I'm going to be making calls today and I might be forced to re-evaluate but right now, I don't feel like I could safely get it down the fairly narrow stair without completely screwing up the brand new concrete we did last fall (much less the door way or the lathe itself.  Even  if I could get it in, there is stil lthe issue of getting it up on the stand and I have fairly low ceilings so I'm not even sure an engine hoist would work.  In addition, I don't have an engine hoist so would have to go buy one.  I know they are not that expensive but it starts to add up.  My thinking was $200 shipping from PM + $50 liftgate service + $200 for a hoist + beer money to bribe people to help starts getting close to what a rigger might cost (or maybe I'm completely ignorant, we'll see).


----------



## Janderso (Jun 1, 2021)

RJSakowski said:


> I have got to see an ophthalmologist.


What kind of fish is that RJ?


----------



## Janderso (Jun 1, 2021)

Aurelius said:


> Oh, I know it's backordered until probably the end of the summer.  It actually has given me the time to figure out important stuff like how it's going to get into the basement and where all the stuff that is currently down there is going to go to make room.
> 
> 
> 
> I'm going to be making calls today and I might be forced to re-evaluate but right now, I don't feel like I could safely get it down the fairly narrow stair without completely screwing up the brand new concrete we did last fall (much less the door way or the lathe itself.  Even  if I could get it in, there is stil lthe issue of getting it up on the stand and I have fairly low ceilings so I'm not even sure an engine hoist would work.  In addition, I don't have an engine hoist so would have to go buy one.  I know they are not that expensive but it starts to add up.  My thinking was $200 shipping from PM + $50 liftgate service + $200 for a hoist + beer money to bribe people to help starts getting close to what a rigger might cost (or maybe I'm completely ignorant, we'll see).


Every machine tool move is an event. We all have lots of stories don't we guys!!


----------



## Badabinski (Jun 1, 2021)

I can definitely understand wanting to hire a rigger. If you've got the spondulix and you're not sure if you can do it safely, then I think it's a good idea. I've never hired one, but the worst thing I've had to deal with is a grass lawn and some stone pavers. If I had to move a big machine down some stairs I think I'd absolutely pay someone.


----------



## markba633csi (Jun 1, 2021)

I'm not sure if riggers even are willing to go down stairs?  Anyhow I think you are looking at 1500$ or more at least
Maybe call some piano movers and ask if they could do something like a lathe? Tell them the size and weight
-M


----------



## RJSakowski (Jun 1, 2021)

Janderso said:


> What kind of fish is that RJ?


It is a walleye, a member of the percidae family, of which walleye, sauger, and yellow perch are the main members.  That fish weighed in at around 5lbs, large for the species but only 1/5th the world record.  I usually catch a half dozen or so of this size each year.  My personal best is 8 lbs.

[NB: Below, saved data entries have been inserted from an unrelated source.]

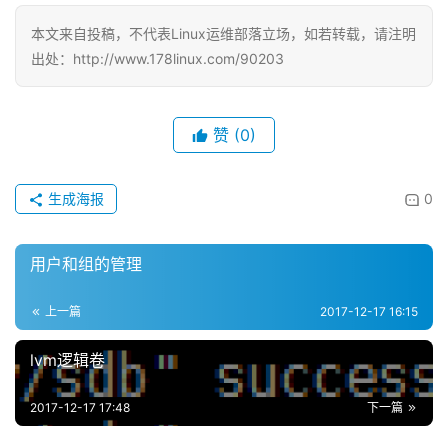
本文来自投稿，不代表Linux运维部落立场，如若转载，请注明
出处：http://www.178linux.com/90203
赞
(0)
生成海报
0
用户和组的管理
上一篇
2017-12-17 16:15
lvm逻辑卷
2017-12-17 17:48
下一篇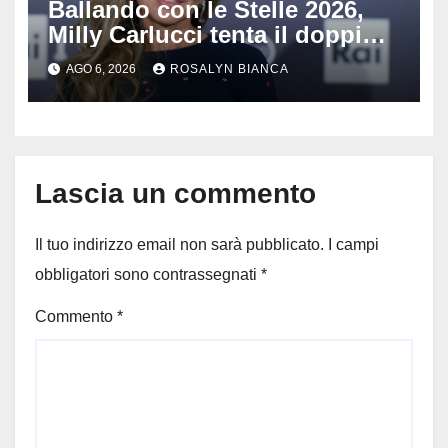
Ballando con le Stelle 2026,
Milly Carlucci tenta il doppio
colpo: tra i papabili Ornella
AGO 6, 2026
ROSALYN BIANCA
Muti e Monica Guerritore
Lascia un commento
Il tuo indirizzo email non sarà pubblicato.
I campi
obbligatori sono contrassegnati
*
Commento
*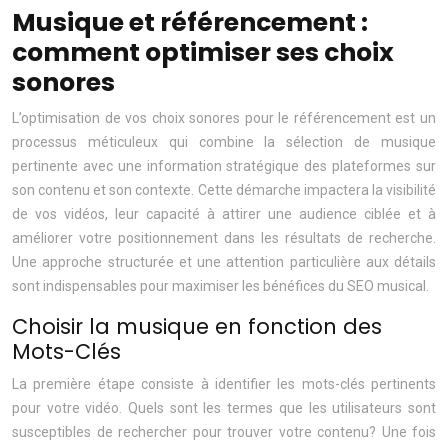
Musique et référencement :
comment optimiser ses choix
sonores
L’optimisation de vos choix sonores pour le référencement est un
processus méticuleux qui combine la sélection de musique
pertinente avec une information stratégique des plateformes sur
son contenu et son contexte. Cette démarche impactera la visibilité
de vos vidéos, leur capacité à attirer une audience ciblée et à
améliorer votre positionnement dans les résultats de recherche.
Une approche structurée et une attention particulière aux détails
sont indispensables pour maximiser les bénéfices du SEO musical.
Choisir la musique en fonction des
Mots-Clés
La première étape consiste à identifier les mots-clés pertinents
pour votre vidéo. Quels sont les termes que les utilisateurs sont
susceptibles de rechercher pour trouver votre contenu? Une fois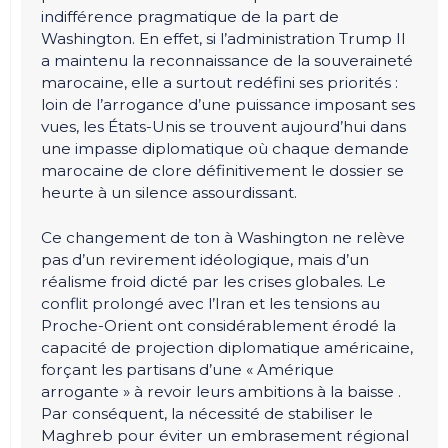
indifférence pragmatique de la part de
Washington. En effet, si l’administration Trump II
a maintenu la reconnaissance de la souveraineté
marocaine, elle a surtout redéfini ses priorités :
loin de l’arrogance d’une puissance imposant ses
vues, les États-Unis se trouvent aujourd’hui dans
une impasse diplomatique où chaque demande
marocaine de clore définitivement le dossier se
heurte à un silence assourdissant.
Ce changement de ton à Washington ne relève
pas d’un revirement idéologique, mais d’un
réalisme froid dicté par les crises globales. Le
conflit prolongé avec l’Iran et les tensions au
Proche-Orient ont considérablement érodé la
capacité de projection diplomatique américaine,
forçant les partisans d’une « Amérique
arrogante » à revoir leurs ambitions à la baisse .
Par conséquent, la nécessité de stabiliser le
Maghreb pour éviter un embrasement régional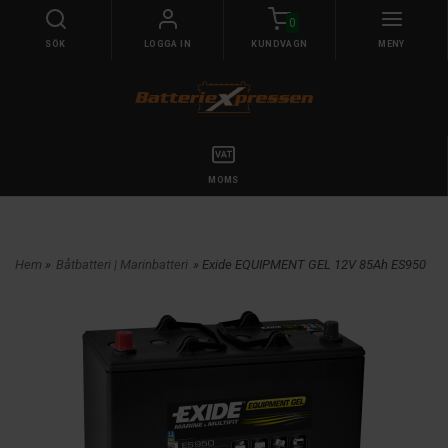
0
SÖK
LOGGA IN
KUNDVAGN
MENY
MOMS
Hem
»
Båtbatteri | Marinbatteri
» Exide EQUIPMENT GEL 12V 85Ah ES950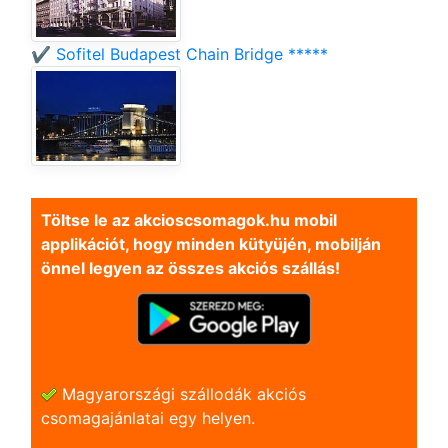
✔️ Sofitel Budapest Chain Bridge *****
Töltse le az akcioscsomagok.hu mobil
applikációt, hogy minden kütyüjén, mobilján
önnel legyen az összes akciós szállás!
Magyarországi szállodák akciós
csomagajánlatai egy helyen.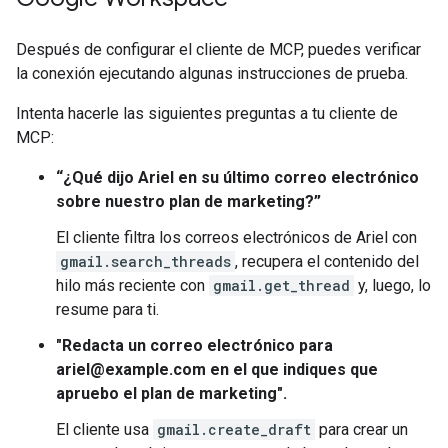
Después de configurar el cliente de MCP, puedes verificar
la conexión ejecutando algunas instrucciones de prueba.
Intenta hacerle las siguientes preguntas a tu cliente de
MCP:
“¿Qué dijo Ariel en su último correo electrónico
sobre nuestro plan de marketing?”
El cliente filtra los correos electrónicos de Ariel con
gmail.search_threads
, recupera el contenido del
hilo más reciente con
gmail.get_thread
y, luego, lo
resume para ti.
"Redacta un correo electrónico para
ariel@example.com en el que indiques que
apruebo el plan de marketing".
El cliente usa
gmail.create_draft
para crear un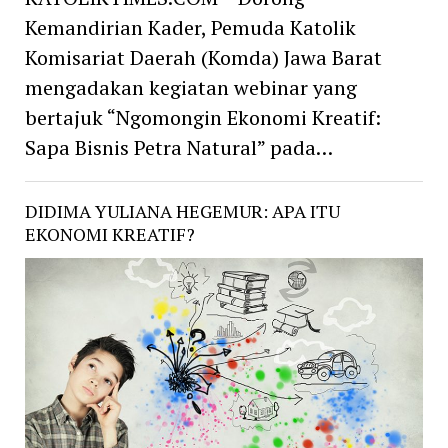
Kemandirian Kader, Pemuda Katolik
Komisariat Daerah (Komda) Jawa Barat
mengadakan kegiatan webinar yang
bertajuk “Ngomongin Ekonomi Kreatif:
Sapa Bisnis Petra Natural” pada…
DIDIMA YULIANA HEGEMUR: APA ITU
EKONOMI KREATIF?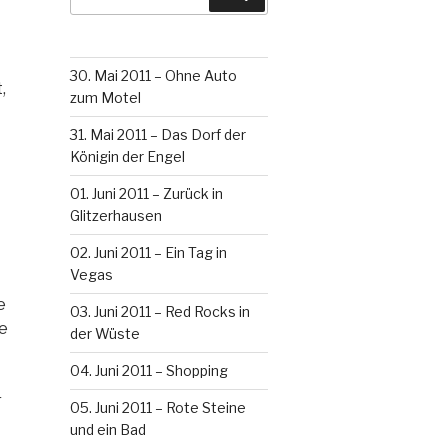
30. Mai 2011 – Ohne Auto
,
zum Motel
31. Mai 2011 – Das Dorf der
Königin der Engel
01. Juni 2011 – Zurück in
Glitzerhausen
02. Juni 2011 – Ein Tag in
Vegas
e
03. Juni 2011 – Red Rocks in
ie
der Wüste
04. Juni 2011 – Shopping
r
05. Juni 2011 – Rote Steine
und ein Bad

All three species are excellent eating. IMO, the best fresh water fish in North America.


----------



## Janderso (Jun 2, 2021)

I’ll be darned.
Lake, river fishing?
What part of the country if you don’t mind me asking?


----------



## B2 (Nov 29, 2021)

Hi 


Aurelius said:


> As this is my first "real" tool, I am likely going to hire a rigging company to pick the machine up, transport it, move in into the basement via the Bilco door, and hoist it onto the stand which I will have decided on and will have waiting for it.


I too live in Pittsburgh, in the city.  My house was built in 1930.   Over a period of a few years, I purchased both a PM940M-CNC and a PM1440GT from PM.  In each case they delivered the machine to me.  They haul with a tilting trailer and so can just roll the equipment off to the street.   For the 940 they simply dropped it off on the pallet, but brought a pallet jack and rolled it down the driveway and into the garage. I then worked on it and later moved it into the basement myself.   In the case of the PM9400GT they made two trips, one for the lathe and a second to bring a fork lift.  In this case they were able to use extended tinges on the fork lift and actually set it inside the door of my basement.   My basement door and floor is about 2.5' higher than the driveway so I built some support structure over the door way steps to help them a bit.   However, others have had the Bilco door arrangements and have removed any wooden stairs to make the bottom level with the basement floor and then just lowered the machinery into the hole.  I think  @davidpbest  said he actually knocked out a wall and put in Bilco doors or similar and then he brings equipment in this way.  He posted some pictures of his mill being put through the doors.  https://www.flickr.com/photos/davidpbest/albums/72157706051422605   .  

Anyway, when you make some decisions and study your facilities a bit maybe you should just talk to Matt at PM about delivery.  His guys are very helpful, know how to handle the equipment, and are careful.  Matt is very reasonable.   Certainly more experienced at this than most riggers. There are lots of riggers in the Pgh area, however if you want a good rigger that I have experience with I suggest you call Benkart Rigging.  They moved and helped me install some 22 foot long, 10x8' I-beams into my house when I was remodeling in 2011.  They treated me right.  

You might want to post a  few pictures of your entrance way and structures so that people can make suggestions.  

Dave L.


----------